Weisenberg is a musician, a composer and the Creative Director of Hadar’s Rising Song Institute. It is in this last capacity he travels to cities around the world, taking his Torah of singing (and his own songs) with him to workshops, jam sessions and synagogues. He says this is where he gathered most of the texts for the book. “Everybody seemed to know one thing about music,” he said. “I realized that over the course of months and years that I was starting to remember all of these things that had been said. I went back and looked them all up myself.”

The work of The Torah of Music is to make this accumulated knowledge quintessentially accessible. It took five years, much inspiration and any number of collaborators (the translations by Joshua Schwartz, the layout by David Zvi Kalman and the paper cutout art by Andrew Benicasa, to name a few), but the book succeeds — it is eminently user-friendly.

The first half is set up chapters, divided into bite size chunks. Flip open to the chapter titled “Song of Ascents” and you’ll learn about how the Hebrew noun sulam means both “ladder” and “musical scale” so that “melodies form a divine ladder that connects the Earth with the heavens.” Arrive in the middle of the chapter on “Listening” and read about how “sound is easiest to imagine as being related to God because you can’t see it yet it’s there.”

This is the kind of sweet newness offered by The Torah of Music. Here and there, lamentations on modernity slip in, too. Smartphones, for example, are subtly lambasted as distractions. So are ostentatious and unnecessary synagogue repairs that take focus away from the people in them. These are things, says The Torah of Music, that “lead us astray with our eyes”. Instead we are instructed to “close our eyes, sing and listen to each other’s voices in song and prayer”. Don’t look, listen. It’s pretty good advice.

Image by Mechon Hadar

The second section of the book, an anthology of 180 of the texts cited in the first section, is also highly navigable. The book calls it an “open library”. It has its own categories (“Torah,” “Prophets,” “Halakhic,” “Hasidic”) with one exception. The last text listed is an essay on niggunim, or wordless melodies, by the Piezetzner Rebbe, and it stands alone.

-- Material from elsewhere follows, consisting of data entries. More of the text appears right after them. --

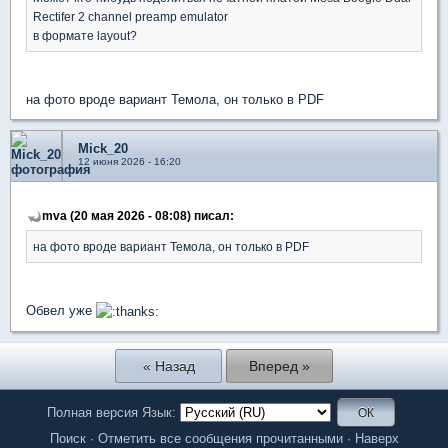
Rectifer 2 channel preamp emulator
в формате layout?
на фото вроде вариант Темола, он только в PDF
Mick_20
12 июня 2026 - 16:20
mva (20 мая 2026 - 08:08) писал:
на фото вроде вариант Темола, он только в PDF
Обвел уже
« Назад
Вперед »
Полная версия
Язык:
Поиск
·
Отметить все сообщения прочитанными
·
Наверх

With good reason. The Piezetzner, whose full name was Kalonymous Kalman Shapira, is himself a singularity in Jewish history. During World War II he operated a secret synagogue inside the Warsaw ghetto. He perished in the ghetto in 1943, but a manuscript was found in its rubble after the war and published. The essay on niggunim included in The Torah of Music is from this volume.

Image by Wikimedia Commons

“That text just kind of says it all,” said Weisenberg when asked why it received special treatment. “If you were to read one essay – one thing in the book – read that.”

There is something of the Piezetzner’s spirit in The Torah of Music — where music is prayer and prayer is music and the niggun is the highest form of both. “I’ve never had a hard time thinking of music as prayer,” Weisenberg said, “I’ve had a hard time figuring out what prayer is. But prayer is the sum total of all of the expressions of our deepest feelings – and that’s what music is too.”

Elisheva Goldberg is a freelance writer living in New York. She was formerly an editor and analyst at Molad: The Center for the Renewal of Israeli Democracy, and an assistant editor at Open Zion, a Daily Beast blog edited by Peter Beinart.